Watchmaker: You are young and I am old. You do not see the simplicity of clockwork—not yet. In time you will be old and you will see it. A clock never changes. The wearer grows old and dies and his clock continues ticking. The wearer may change before the clock. The wearer changes every second. He wears a clock to keep track of how he is changing. The watch changes only once—when it stops. Each time the wearer looks to his watch, he thinks it has changed, when really, only he has. There is one rule in watchmaking and one day you will learn it: the wearer is unimportant. Each wearer is different and changing. The watchmaker makes a clock. Who knows who makes a wearer? I don’t.

Sophie: So I’ve changed, then?

Watchmaker: Are you the same person as when you left? Of course not. That was four years ago. Your watch is exactly the same as when you left. You see?

Sophie: No.

Watchmaker: You are young.

Sophie: My watch is broken. So is my home! You can fix my watch, right? How do I fix my town?

Watchmaker: I can cure its sickness, its malfunction. I cannot stop its progression towards the end.

Sophie: I know it’ll stop eventually.

Watchmaker: Yes. And neither I nor you can do anything to stop it. What is the watchmaker’s job then, hm? Why do I fix watches if I cannot stop them from ending?

Sophie: I don’t know.

Watchmaker: Why do you play music? Why do you bring life to your home town?

Sophie: Because I enjoy it?

Watchmaker: You are young. I have fixed watches for 75 years. Enjoyment is no longer enough. But you still want to fix your town, and I still want to fix your watch.

Sophie: There is no reason, then. You just have to do it, like I just have to do it. That’s why I came back. I don’t have a choice.

Watchmaker: You are a part of your town and I am a part of your watch. You are not separate from it and you have a part to play in it. At least, that is what I think. I am old. I think that if I am a part of your watch then I have a part to play in its demise, therefore I must fix it until the time is right for it to end. I will know.

(Sophie hands him the watch and he unscrews the back of it and looks at the machinery.)

Watchmaker: I must select my tool and find the problem before I eliminate it. So must you.

(He fixes her watch.)

Sophie: This town needs music. It needs its heart. Music’s like the ticking of a watch, it’s got to be there.

Watchmaker: Now you are beginning to get old—you are beginning to think. (He hands her her watch.) You can bring music back here, and the town will glow again before it ends.

Sophie: Then we need a show, so I can use my tools. That’s all I’ve got.

Watchmaker: Very good. If your watch should stop again, ask yourself if it is time before you come to see me.

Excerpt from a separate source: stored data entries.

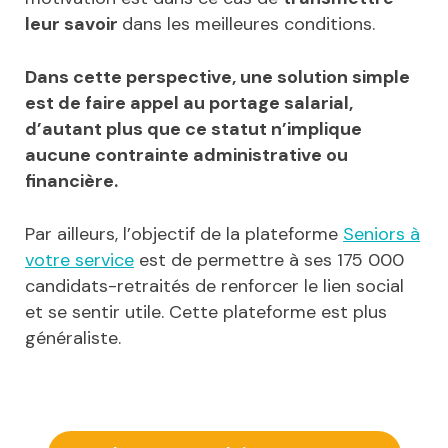
leur savoir
dans les meilleures conditions.
Dans cette perspective, une solution simple
est de faire appel au portage salarial,
d’autant plus que ce statut n’implique
aucune contrainte administrative ou
financière.
Par ailleurs, l’objectif de la plateforme
Seniors à
votre service
est de permettre à ses 175 000
candidats-retraités de renforcer le lien social
et se sentir utile. Cette plateforme est plus
généraliste.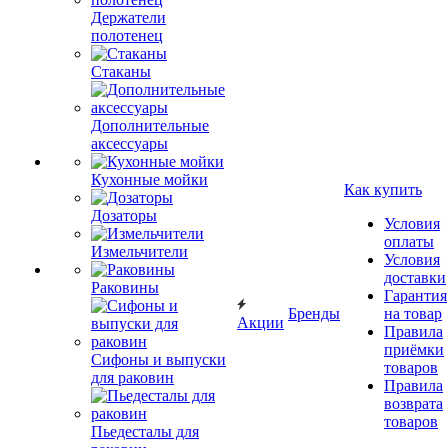
Держатели
полотенец
Стаканы
Дополнительные
аксессуары
Кухонные мойки
Как купить
Дозаторы
Условия
оплаты
Измельчители
Условия
доставки
Раковины
Гарантия
Бренды
на товар
Акции
Правила
приёмки
Сифоны и выпуски
товаров
для раковин
Правила
возврата
товаров
Пьедесталы для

Sophie: I will, thank-you.

(Sophie turns to leave, but before she reaches the door, the Watchmaker interrupts.)

Watchmaker: You would do well to remember that the heart is a watch, too. And, on occasion, it may need repairing as well.

 


 

 

Act Two Scene Six: Helen and Claire’s Montreal Apartment—On the Phone

(Claire and Helen are standing in their Montreal loft apartment—an open-concept, neo-modern, and very sleek design. They are standing together behind a sink, doing dishes. Their cordless phone rings and they answer on speaker while continuing to do the dishes. Sophie is on the other end.)

Sophie: Hi, guys.

Claire: Why hello. And who might this be?

Helen: We thought you’d call.

Claire: Didn’t think it would take a week, though.

Sophie: I’m sorry, guys—did Kurt tell you?

Helen: We ran into him three days ago.

Claire: Taken in by the truly awesome sight of his ego. It’s a local tourist attraction.

Helen: He didn’t mention you, though. Seemed surprisingly frazzled.

Claire: We didn’t think you’d snapped quite yet.

Helen: But we have been wrong before.

Sophie: I didn’t “snap”! I just…went home. I had to go home. You guys might not quite understand this but I needed to come back and hear things again. I needed to be here, ’cause I belong here. This is where I fit, there’s music, there’s people, there’s me. It all works together but it doesn’t apart.

Claire: You know, Helen, I think we do understand.

Helen: It’s the old sense of belonging quandary, isn’t it?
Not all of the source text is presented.